In short, the FairTax would eliminate all income and business taxes and would replace them with an across-the-board, 23-percent consumption tax on everything from toothbrushes to transmissions. Income tax brackets, tax shelters — even the IRS — would be rendered unnecessary. Space here prevents me from exploring all the ramifications of the FairTax proposal. Best to read the book and let the experts on the topic explain in more detail how it works.
But I do want to highlight the implications to U.S. competitiveness and what this concept would mean to corporate real estate and economic development. Consider this passage from page 67: “Whether you’re building automobiles or widgets, mixing perfumes or creating clothing fashions, making shoes or kitchen appliances and cabinets, you’re going
to sit up and take notice of the fact that you can now do business in America with no tax on labor or capital. From manufacturing to real estate, the gold rush will be on as foreign businesses rush to expand their bottom line by locating facilities in the greatest tax haven the industrialized world has ever known … the United States.”

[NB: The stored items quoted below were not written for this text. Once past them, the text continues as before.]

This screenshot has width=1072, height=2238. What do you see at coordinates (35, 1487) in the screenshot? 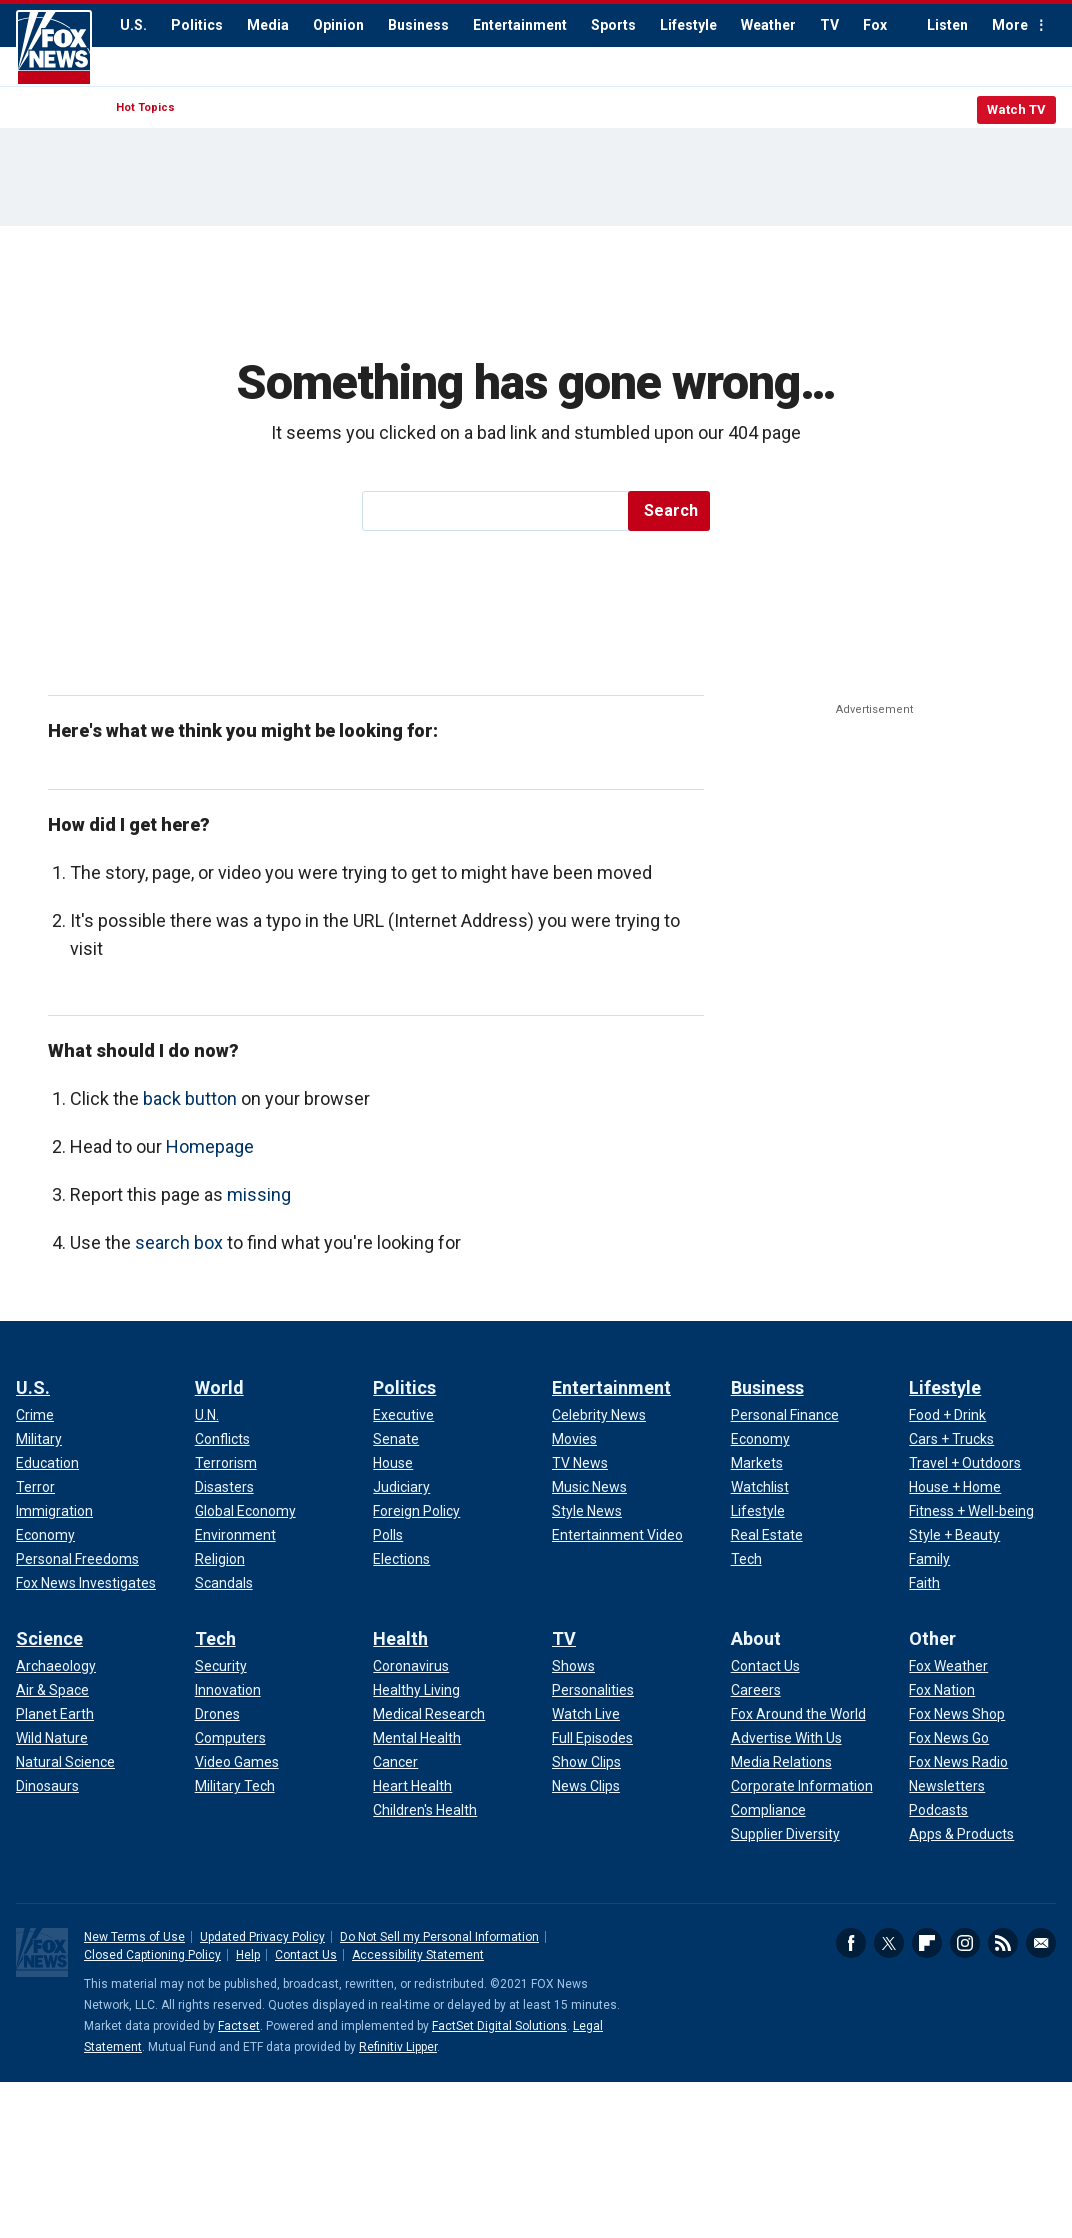 I see `Terror [U.S. - Terror]` at bounding box center [35, 1487]. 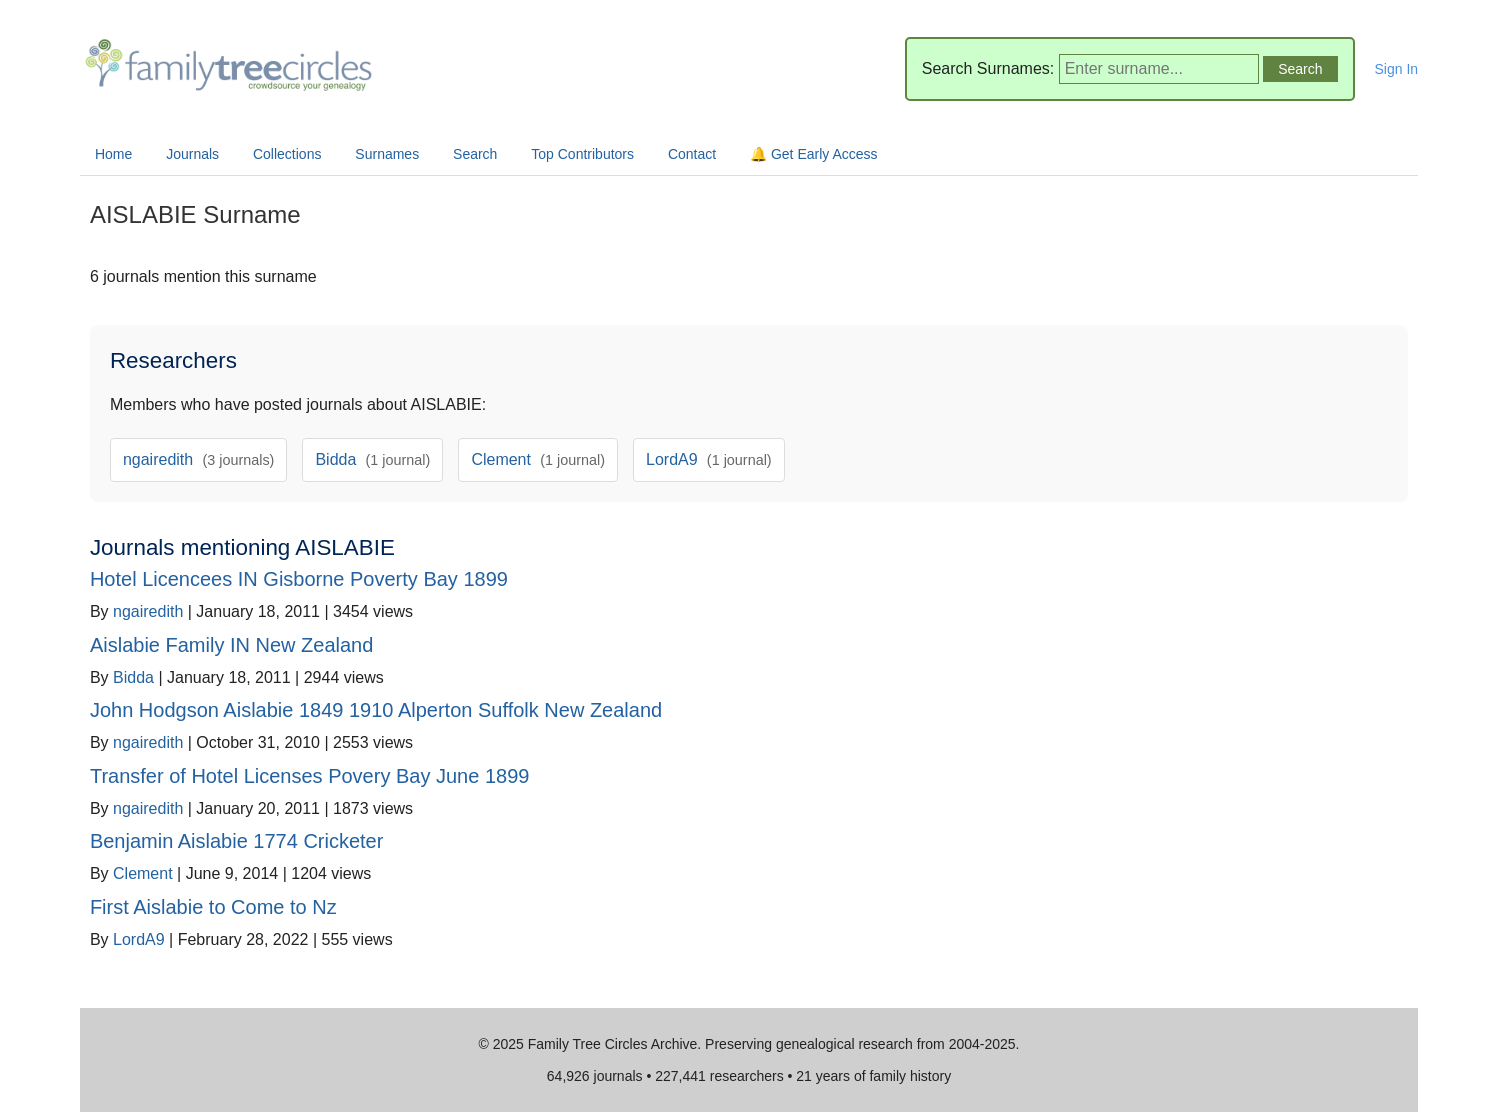  What do you see at coordinates (475, 154) in the screenshot?
I see `Search` at bounding box center [475, 154].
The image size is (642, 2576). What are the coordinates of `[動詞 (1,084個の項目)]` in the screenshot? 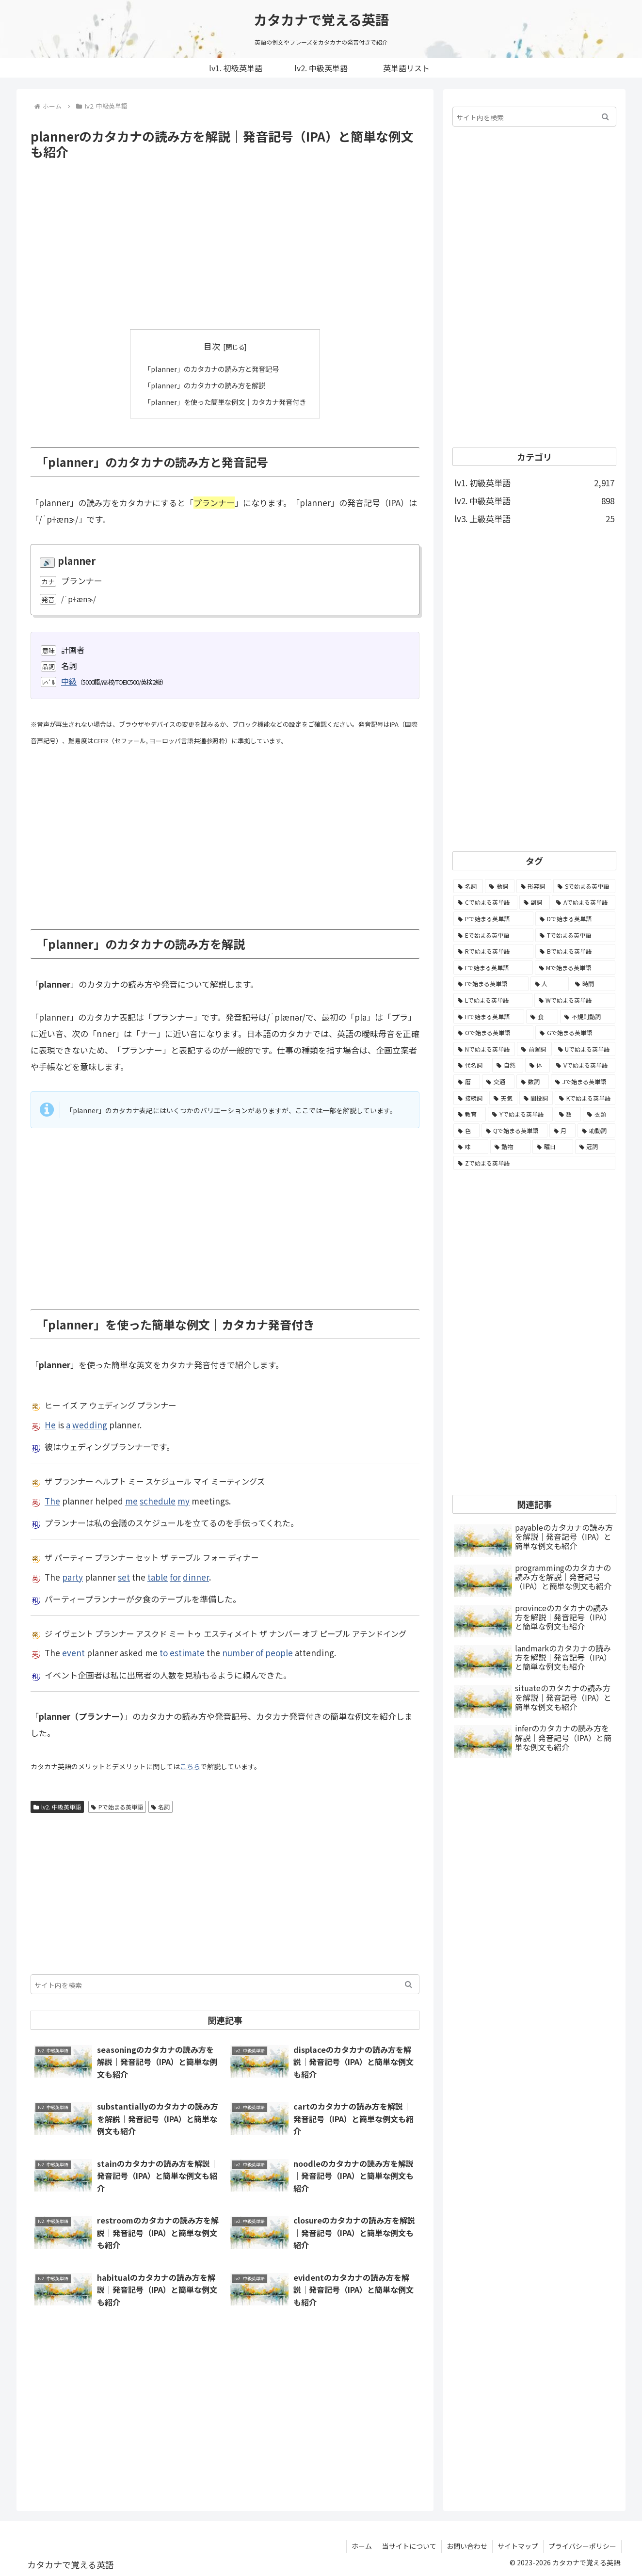 It's located at (499, 886). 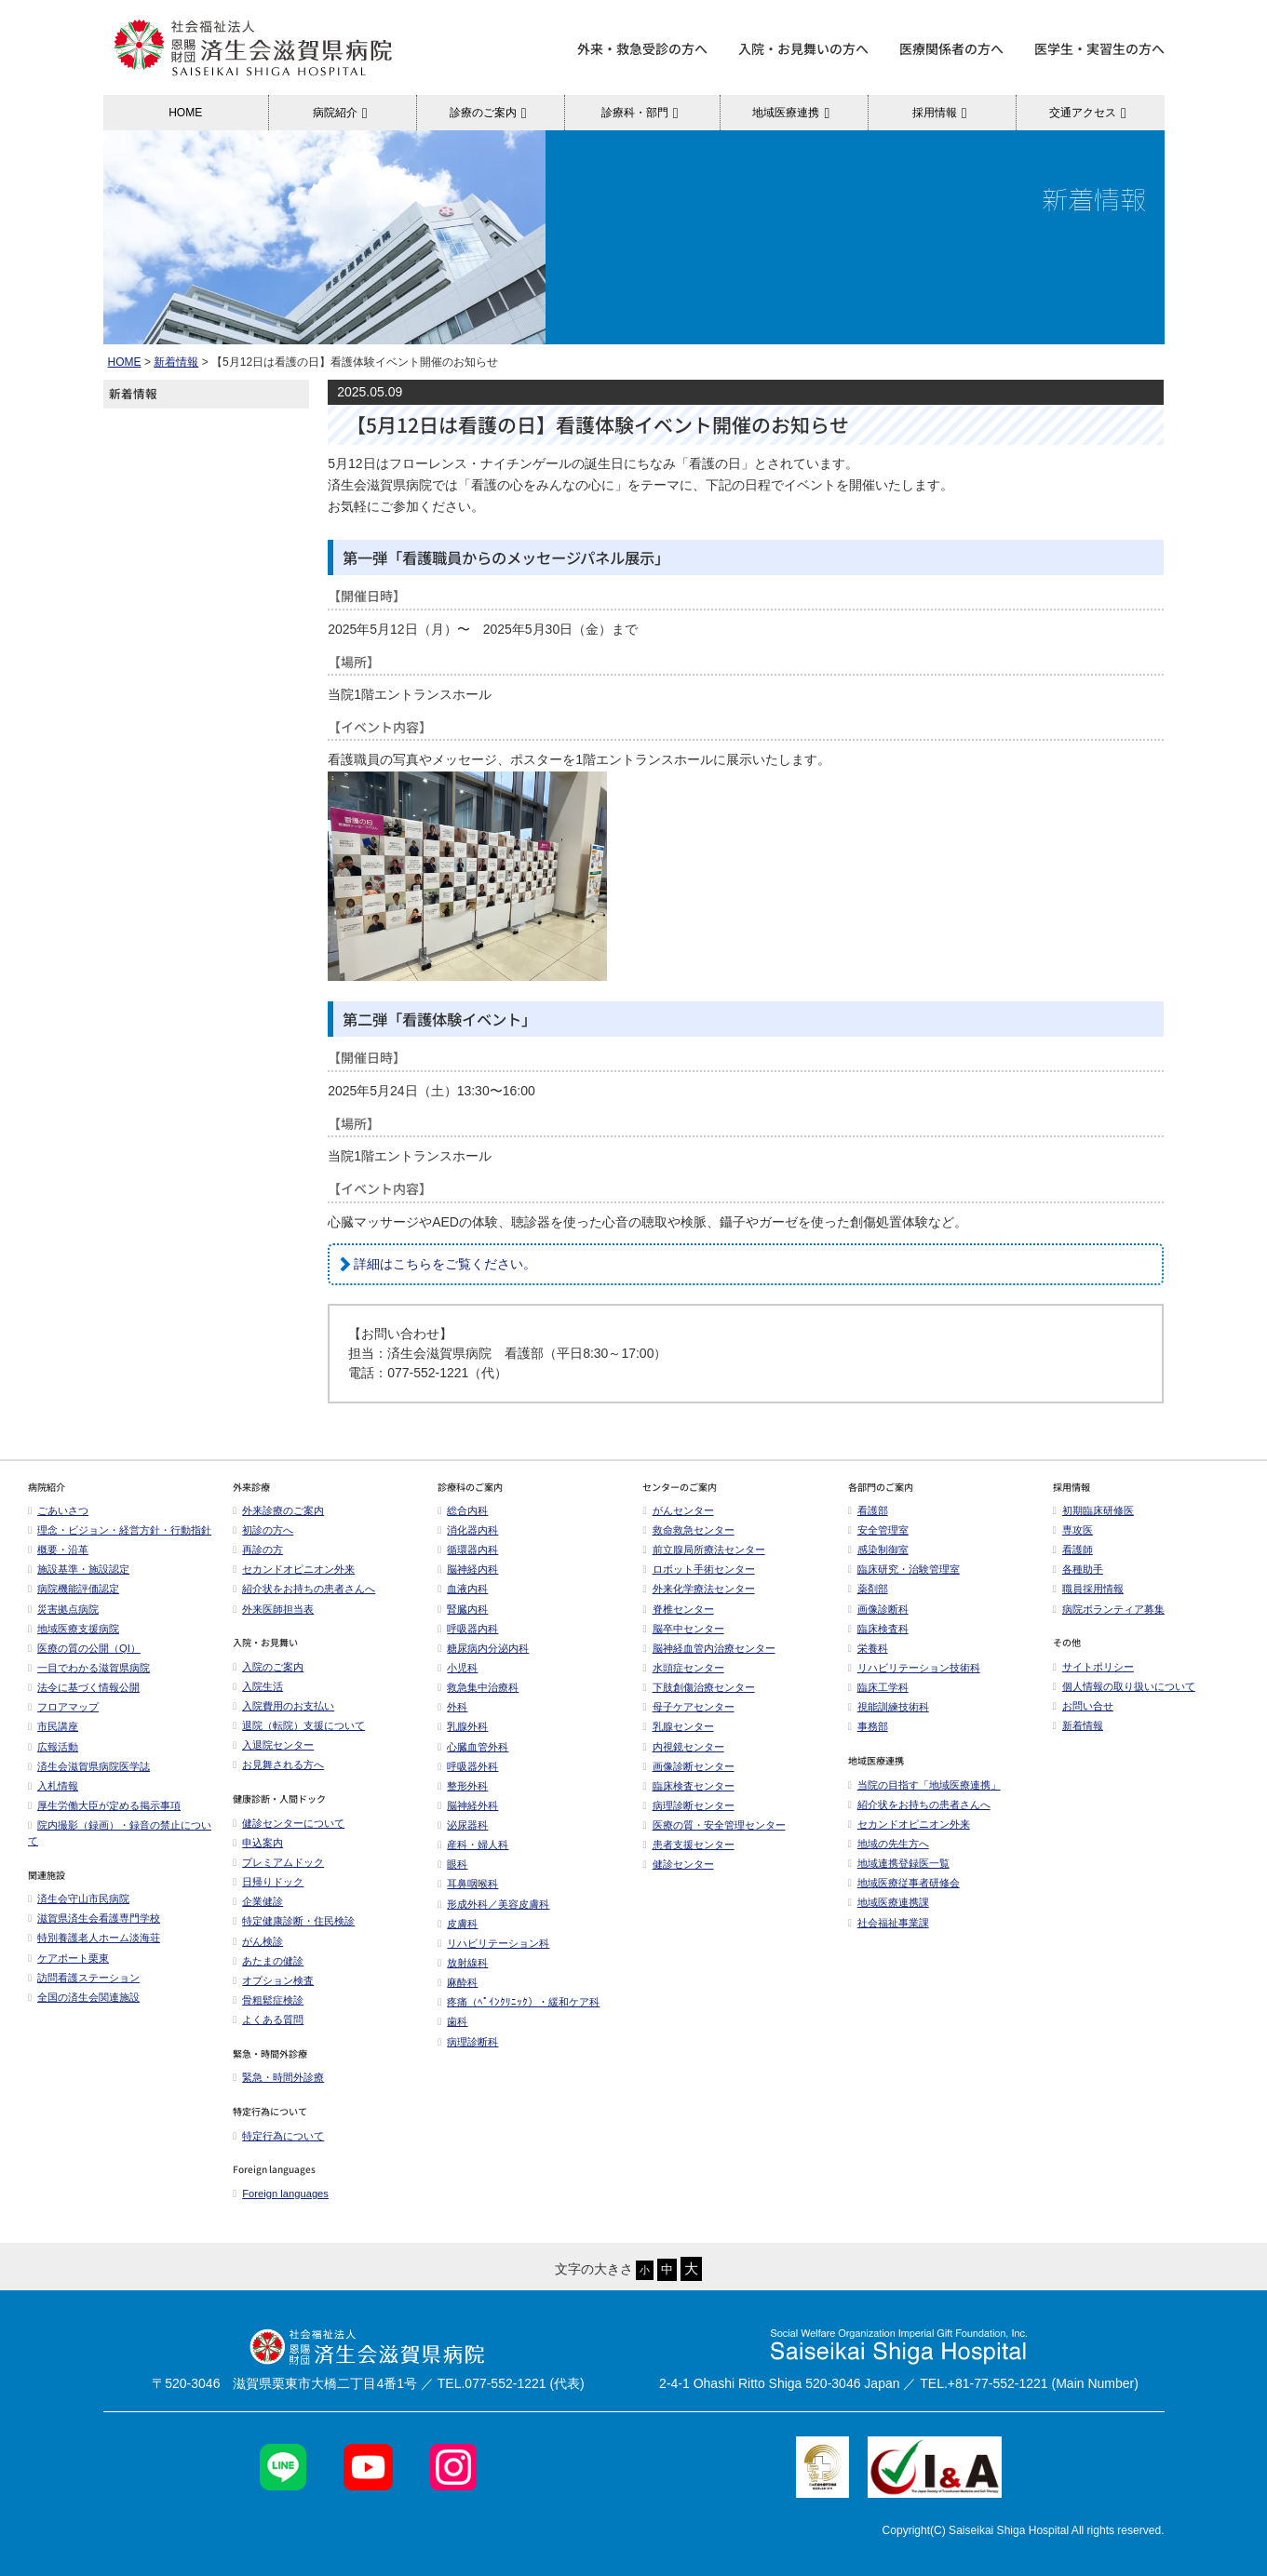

Or this from page 167: “If we succeed in getting all taxes out of our price system — by eliminating all business and payroll taxes and compliance costs — no foreign corporation will be able to compete with us. In order to be competitive, every foreign multinational corporation will build its next plant in the United States so that it can compete with us in a global economy.”
I urge you to become familiar with the notion of the FairTax (www.fairtax.org) and to help acquaint your financial and property asset management team with it. If nothing else, you’ll learn why your property portfolio has become so international.